TASK ▸ Copy out all lines of the records in which the word "Peak" appears.
(RECORD EXCERPTS Opens)
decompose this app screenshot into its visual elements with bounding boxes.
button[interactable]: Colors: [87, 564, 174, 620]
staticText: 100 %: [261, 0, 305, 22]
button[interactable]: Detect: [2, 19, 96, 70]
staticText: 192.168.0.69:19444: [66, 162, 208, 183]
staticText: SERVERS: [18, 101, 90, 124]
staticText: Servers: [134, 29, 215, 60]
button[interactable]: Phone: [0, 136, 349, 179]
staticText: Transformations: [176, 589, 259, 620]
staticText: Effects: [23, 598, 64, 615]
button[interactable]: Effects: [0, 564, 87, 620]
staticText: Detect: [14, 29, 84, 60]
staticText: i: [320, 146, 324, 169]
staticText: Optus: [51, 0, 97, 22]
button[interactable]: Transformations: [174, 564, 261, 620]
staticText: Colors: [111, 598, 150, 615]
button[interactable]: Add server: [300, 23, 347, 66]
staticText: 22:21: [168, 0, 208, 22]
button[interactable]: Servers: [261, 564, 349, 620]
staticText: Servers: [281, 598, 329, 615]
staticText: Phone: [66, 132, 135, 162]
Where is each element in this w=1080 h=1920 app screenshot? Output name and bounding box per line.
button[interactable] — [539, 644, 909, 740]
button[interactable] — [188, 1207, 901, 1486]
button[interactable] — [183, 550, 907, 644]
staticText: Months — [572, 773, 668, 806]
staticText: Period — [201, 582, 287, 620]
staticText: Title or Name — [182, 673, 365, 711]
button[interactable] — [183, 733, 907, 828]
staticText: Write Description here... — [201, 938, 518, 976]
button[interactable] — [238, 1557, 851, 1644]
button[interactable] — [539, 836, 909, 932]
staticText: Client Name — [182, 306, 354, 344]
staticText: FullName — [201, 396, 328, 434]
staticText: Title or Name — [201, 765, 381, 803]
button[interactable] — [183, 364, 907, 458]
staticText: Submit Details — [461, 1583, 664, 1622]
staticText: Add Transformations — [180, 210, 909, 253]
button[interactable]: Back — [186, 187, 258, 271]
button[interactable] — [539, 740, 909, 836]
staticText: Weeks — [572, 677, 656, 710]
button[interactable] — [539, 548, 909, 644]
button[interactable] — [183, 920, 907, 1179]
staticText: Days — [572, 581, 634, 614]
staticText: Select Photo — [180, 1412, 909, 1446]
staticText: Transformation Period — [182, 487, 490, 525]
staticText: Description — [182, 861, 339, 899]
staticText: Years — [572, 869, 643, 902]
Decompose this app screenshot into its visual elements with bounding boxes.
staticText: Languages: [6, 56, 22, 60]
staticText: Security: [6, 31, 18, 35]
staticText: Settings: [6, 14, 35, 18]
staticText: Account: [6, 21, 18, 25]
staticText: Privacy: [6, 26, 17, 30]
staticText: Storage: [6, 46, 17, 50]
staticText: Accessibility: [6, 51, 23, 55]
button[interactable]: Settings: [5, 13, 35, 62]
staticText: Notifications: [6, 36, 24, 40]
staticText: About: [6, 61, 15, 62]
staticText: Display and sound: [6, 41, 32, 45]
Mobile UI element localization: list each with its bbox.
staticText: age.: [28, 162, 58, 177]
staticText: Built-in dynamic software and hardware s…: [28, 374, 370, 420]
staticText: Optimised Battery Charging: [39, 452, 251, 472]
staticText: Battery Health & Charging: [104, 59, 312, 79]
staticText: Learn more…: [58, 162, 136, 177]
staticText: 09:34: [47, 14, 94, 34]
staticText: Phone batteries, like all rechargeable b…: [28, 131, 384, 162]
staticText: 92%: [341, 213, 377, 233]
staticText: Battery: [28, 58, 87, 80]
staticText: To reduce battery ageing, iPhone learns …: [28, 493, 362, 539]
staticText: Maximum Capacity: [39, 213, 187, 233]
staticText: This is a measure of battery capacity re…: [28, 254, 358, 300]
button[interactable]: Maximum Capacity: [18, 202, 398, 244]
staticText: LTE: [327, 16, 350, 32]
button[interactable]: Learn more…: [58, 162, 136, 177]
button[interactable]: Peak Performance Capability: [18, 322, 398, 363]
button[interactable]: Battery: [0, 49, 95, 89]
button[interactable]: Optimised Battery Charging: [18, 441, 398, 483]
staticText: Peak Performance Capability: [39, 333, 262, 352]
(RECORD EXCERPTS Closes)
COMPLETED EXERCISE ▸
button[interactable]: Peak Performance Capability: [18, 322, 398, 363]
staticText: Peak Performance Capability: [39, 333, 262, 352]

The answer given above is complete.